Start by building out your LinkedIn profile. Go to LinkedIn.com and just follow the directions. If you have a LinkedIn account you haven’t logged into in years, jump in and update your profile. There are three major areas where refreshing your profile will make the biggest impact.
1. Update the Profile Picture
Remember, it’s more important that the picture looks like you than you look great. Far too many professionals have pictures that are 10-20 years old and make them come across like they are trying to hide something.
2. Update your Professional Headline
In LinkedIn, the headline will default to your current position, so instead, update this to tell people who you help, and how you help them. This simple step alone will help your friends refer business to you, and help strangers immediately see how you can help them.

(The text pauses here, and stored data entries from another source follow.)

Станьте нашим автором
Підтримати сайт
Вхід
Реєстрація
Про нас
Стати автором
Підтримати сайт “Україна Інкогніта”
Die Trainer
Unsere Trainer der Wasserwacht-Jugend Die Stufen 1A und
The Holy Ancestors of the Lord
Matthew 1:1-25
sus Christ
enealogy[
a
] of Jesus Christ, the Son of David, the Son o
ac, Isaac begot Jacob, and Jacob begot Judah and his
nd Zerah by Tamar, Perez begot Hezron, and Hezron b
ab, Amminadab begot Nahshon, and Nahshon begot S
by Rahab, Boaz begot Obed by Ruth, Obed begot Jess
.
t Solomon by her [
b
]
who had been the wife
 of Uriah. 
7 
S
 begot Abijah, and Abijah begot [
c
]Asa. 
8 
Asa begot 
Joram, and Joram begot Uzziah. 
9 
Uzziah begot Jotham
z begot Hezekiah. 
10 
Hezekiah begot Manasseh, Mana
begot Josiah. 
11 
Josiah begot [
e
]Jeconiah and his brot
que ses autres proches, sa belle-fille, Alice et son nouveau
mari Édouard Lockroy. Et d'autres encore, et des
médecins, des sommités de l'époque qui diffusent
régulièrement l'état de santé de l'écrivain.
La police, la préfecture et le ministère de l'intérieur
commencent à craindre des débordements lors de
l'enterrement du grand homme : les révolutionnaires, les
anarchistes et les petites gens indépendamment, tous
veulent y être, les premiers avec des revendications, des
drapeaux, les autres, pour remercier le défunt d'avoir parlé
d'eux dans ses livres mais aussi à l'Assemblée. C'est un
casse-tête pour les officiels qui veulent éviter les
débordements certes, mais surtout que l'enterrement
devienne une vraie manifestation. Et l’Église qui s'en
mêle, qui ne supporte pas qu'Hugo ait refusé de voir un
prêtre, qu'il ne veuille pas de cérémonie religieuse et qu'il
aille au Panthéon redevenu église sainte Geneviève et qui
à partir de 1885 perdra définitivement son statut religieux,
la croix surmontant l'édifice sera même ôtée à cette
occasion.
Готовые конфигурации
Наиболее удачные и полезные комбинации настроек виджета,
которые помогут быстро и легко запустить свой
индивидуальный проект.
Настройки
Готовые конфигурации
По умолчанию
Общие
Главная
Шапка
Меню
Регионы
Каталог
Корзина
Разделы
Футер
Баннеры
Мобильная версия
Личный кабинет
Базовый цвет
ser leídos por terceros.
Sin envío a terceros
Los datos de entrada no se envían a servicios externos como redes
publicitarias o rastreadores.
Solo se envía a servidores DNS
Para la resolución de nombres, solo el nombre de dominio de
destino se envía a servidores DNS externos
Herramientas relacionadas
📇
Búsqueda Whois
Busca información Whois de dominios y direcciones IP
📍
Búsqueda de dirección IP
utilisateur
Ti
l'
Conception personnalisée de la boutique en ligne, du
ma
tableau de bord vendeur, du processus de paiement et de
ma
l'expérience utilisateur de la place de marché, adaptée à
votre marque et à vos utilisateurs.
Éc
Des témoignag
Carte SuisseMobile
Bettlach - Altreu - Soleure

3. Update your “About” Section
Studies show this is the part your profile that visitors spend the most time reading. Here you have 1000 characters to sell yourself and your services.
A great “About” section will persuade potential clients to hire you. To be persuasive, I recommend you focus on one or two things that you are great at. Start with a topic sentence that explains specifically what you do, then include 3-4 bullet points describing example of you doing what you do best. This is not the time to be generic, this is the time to be bold and strategic. Don’t make the mistake of positioning yourself as a generalist, the market is far too crowded and noisy for a generalist to bring in work. Be a specialist, focus on one or two areas where you are better than our competitors. In the final paragraph, feel free to share more general information including volunteer work, thought leadership, and personal interests.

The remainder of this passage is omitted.